Back to the story. The defining moment of my relationship with my mother was when we went to see the movie "Ghandi." By this time I had learned that my mother was someone I could actually be honest with and I stumbled upon a moment that I will never forget. As we drove home from the local theater together, I wondered aloud how someone who was clearly so good could be going to hell according to my religion. Even though my mother up to this point had allowed me to ask, there was something different in her answer that night. It was the first time I heard her voice questioning as loudly as mine. How could it be? Even though my mom never gave me what many would call an answer, her ability to discuss and question out loud without accusations flying was a novelty in my world and I felt like I had finally broken free. I was now free to think and to question. For the first time, I felt like God gave me a mind to seek truth and that truth might not always be exactly what I was expecting. And that was exciting.
By the fall of 1983, my bags were packed and I was off to college. It was no surprise that I was heading off to Calvin College, a small Christian liberal arts school. I opted out of Wheaton for many reasons. It was too close to home, I knew too many people there and they made the sad mistake of asking me about some of my past "sins." Even at 18, I knew that I didn't need to be judged for things that I had done in the past. I already knew that part of growing up is learning and changing. I didn't want to be dragged down by things that I had done in the past. I'm all for personal accountability, but what's the point if there are no lessons to be learned and only punishments to be dealt out.
So off to Calvin I went. Little did I know, but my faith was about to be rocked to the core, not by the "world" that I had been warned about, but by the Christians I went to class with every day. Those three years taught me the real world meaning of the word hypocrisy. I saw people who in the name of the same god I was claiming, behave in ways that I found shameful and yet, they turned around and called me a heathen because I wasn't a member of their church. Suddenly, all the words I had spoken to others flooded me in a sea of regret. The judgementalism that I had grown up embracing was a little harsh on the receiving end. Suddenly I realized that our beliefs when taken out of the context of our personal culture, became a target for others, who believed their agenda to be as valid as my own.

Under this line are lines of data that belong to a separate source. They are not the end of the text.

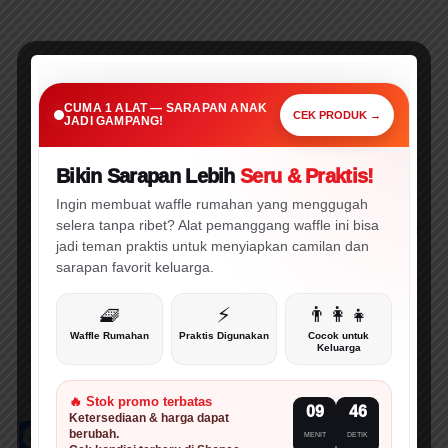
SARAPAN PRAKTIS • CEPAT • MENARIK
Cuma 1 Alat Ini,
CUMA 1 ALAT — SARAPAN ANAK
Sarapan Anak Jadi Gampang!
CEK PRODUK →
JADI GAMPANG!
Bikin Sarapan Lebih
Seru & Praktis!
🔥 WAJIB CEK!
⚡ PROMO
Ingin membuat waffle rumahan yang menggugah
selera tanpa ribet? Alat pemanggang waffle ini bisa
Judul: Wajibnya Meriwayatkan dari Tsiqat
jadi teman praktis untuk menyiapkan camilan dan
Hadis: No. 01
sarapan favorit keluarga.
Kitab hadis: Muslim
Olah konten: elibrary.id
🧇
⚡
👨‍👩‍👧
Gambar:
ebookanak.com
Waffle Rumahan
Praktis Digunakan
Cocok untuk
Keluarga
Foto:
pexels.com
Konten hadis:
hadisdigital.online
🔥 Stok promo terbatas
09
45
Ketersediaan & harga dapat
Facebook
Threads
Pinterest
X
Telegram
WhatsApp
LinkedIn
Email
Print
Go
berubah.
MENIT
DETIK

And so it was at Calvin College, the safest place my parents could have put me, I learned to think for myself for a change. I was fortunate enough, or intuitive enough to find a group of people who helped me to think for myself. They were all Christians, but a kind of Christian I had never met before. For the first time, I met people who put action before words and reserved the judging for God. I had my fill of being judged by people here on earth. My ego had been torn down again and again by people for whom I never seemed good enough. I had been given a chance to really examine what my foundation was made of and if some repairs were in order.
Next time, The Seether Part Quatro, where yours truly thinks she has figured it all out.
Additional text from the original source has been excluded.